Submitted by abhitopia t3_ytbky9 in MachineLearning
Hello,
I am new to this community. I am an ML researcher and a computer scientist. I have been interested in Category theory and functional programming (and Haskell in particular). I am also very interested in brain inspired computation and do not believe that current Deep Learning systems are a way to go.
In recent year, there are a few papers now which suggest how predictive coding can replace backpropagration based systems.
While initial research focussed on MLPs only, recently it have been applied to arbitrary computations graphs including CNNs, LSTMs, etc.
As is typical of ML practitioners, I don't have a neuroscience background. However, I found this amazing tutorial to understand predictive coding and how it can be used for actual computation.
A tutorial on the free-energy framework for modelling perception and learning
To best of my knowledge, no mainstream ML libraries (Pytorch or Tensorflow) currently support predictive coding efficiently.
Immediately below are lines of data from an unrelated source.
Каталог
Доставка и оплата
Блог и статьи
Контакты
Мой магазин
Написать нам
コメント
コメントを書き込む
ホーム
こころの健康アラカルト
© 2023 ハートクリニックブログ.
As such, I am interested in building a highly parallel and extensive framework to do just that. I think a future "artificial brain" will be like a server that is never turned off, and can be scaled up (horizontally or vertically on demand). After reading up, I found Erland is a perfect language for that as it natively supports distributed computed, with millions of small indendent processes that communicate with each other using lightweight IPC.
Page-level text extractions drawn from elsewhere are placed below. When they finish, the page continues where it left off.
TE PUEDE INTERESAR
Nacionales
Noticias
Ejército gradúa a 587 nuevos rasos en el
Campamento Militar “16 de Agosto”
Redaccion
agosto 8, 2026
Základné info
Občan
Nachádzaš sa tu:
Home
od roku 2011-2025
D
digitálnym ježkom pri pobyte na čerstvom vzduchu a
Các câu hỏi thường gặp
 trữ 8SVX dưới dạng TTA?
Digging further, it seems that someone even wrote a 1000 page book Handbook of Neuroevolution Through Erlang . This book was written in 2012 before the advent of deep learning and focussing on evolution techniques (like genetic algorithm).
My proposal is to take these ideas and build a general purpose, highly parallel, scalable arifitical neural network library (with first class support for online/continual learning) using Erlang. I am looking for any feedback or advice here as well as looking for collaborators. So if interested, please reach out!
UPDATE [22-11-2022]: Considering using Rust and Actix library instead for performance reasons.
maizeq t1_iw5mh0v wrote
I will save you a significant amount of wasted time and tell you now that predictive coding (as it has been described more or so for 20 years in the neuroscience literature) is not equivalent to backpropagation in the way that Millidge, Tschantz, Song and co have been suggesting for the last two years.
It is extremely disheartening to see them continue to make this claim when they are clearly using a heavily modified version of predictive coding (called FPA PC, or fixed predicted assumption PC), which is so distinct to PC it is a significant stretch to lend it the same name.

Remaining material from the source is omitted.